At wee hours of the night, while I lay awake thinking how this isolation destroys everything we have built so far, it also makes me realise how nice it can be to show and experience kindness. The kindness that we all long for but never really experience. Now is the time to show the kindness that we never experienced. Now is the time to show that we really are human kind. You may not see your loved one for days but if it saves your loved one and others in the process isn’t it the best kind of kindness that you can show? You may not be able to give that impactful presentation that can earn you your next promotion but don’t your colleagues and bosses deserve the kindness? Don’t you deserve kindness?

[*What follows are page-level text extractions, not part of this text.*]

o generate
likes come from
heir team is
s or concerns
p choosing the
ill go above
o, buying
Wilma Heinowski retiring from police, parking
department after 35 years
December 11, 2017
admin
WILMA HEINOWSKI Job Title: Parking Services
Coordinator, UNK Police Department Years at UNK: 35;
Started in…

Change is inevitable. Probably this demands us to be still. To learn to embrace the small joys of life. To spend more time with our families. To show us how truly vulnerable we are. That we are in desperate need to change the way we live. The way we take little things for granted. Maybe when all of this is over, we won’t take it for granted. Maybe we won’t take anything lightly. In the face of death, we are all a little kind. And maybe when the war ends, we will still remember who we were when we were in isolation. Because in a way, there is more accessibility than isolation, more about opening up than feeling constricted. Maybe this isolation is solitude in disguise.

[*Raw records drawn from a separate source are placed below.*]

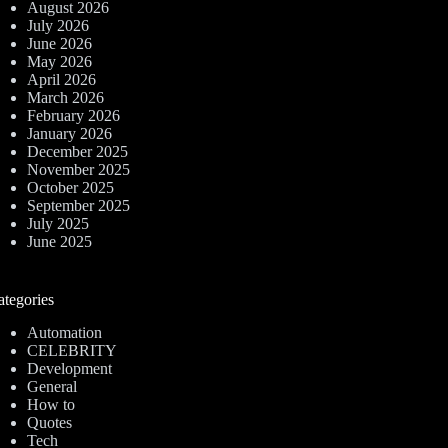
August 2026
July 2026
June 2026
May 2026
April 2026
March 2026
February 2026
January 2026
December 2025
November 2025
October 2025
September 2025
July 2025
June 2025
ategories
Automation
CELEBRITY
Development
General
How to
Quotes
Tech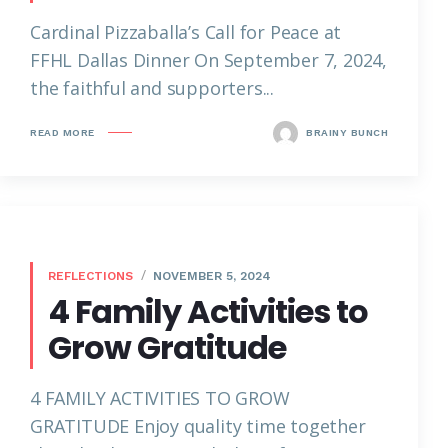
Cardinal Pizzaballa’s Call for Peace at
FFHL Dallas Dinner On September 7, 2024,
the faithful and supporters...
READ MORE
BRAINY BUNCH
REFLECTIONS
NOVEMBER 5, 2024
4 Family Activities to
Grow Gratitude
4 FAMILY ACTIVITIES TO GROW
GRATITUDE Enjoy quality time together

What will we gain from this isolation?

While you are listing down how this isolation affects you, your business, and economy, maybe it’s time to take a step back and indulge in activities you longed to do since you were a kid. When was the last time you picked up a book and finished it? When was the last time you picked up your paintbrush? When was the last time were you really together with your family for days? When was the last time you picked up your phone to speak to your friend? When was the last time you worked on yourself? We can go on complaining how our lives are so busy that we don’t get time to do the things we want to do. Guess what? You have that now. And while you are at it, you can learn to be kind. You can learn to live with yourself. You can count your blessings. And you can be kind to save humankind. Maybe we will be less scared. Less vulnerable. Less disagreeable. Maybe this is what it means to be a part of the community.

And while I write this behind locked doors, I know that for my sister this war will end only when she goes back to her university. It is the old her trying to salvage all she has longed for but if only she tries, she can have all that she wants. Once this war ends. And despite her isolation, she whispers to me, “I am glad we are alone in this together.”

And maybe when all this is over, we won’t forget what we gained from this.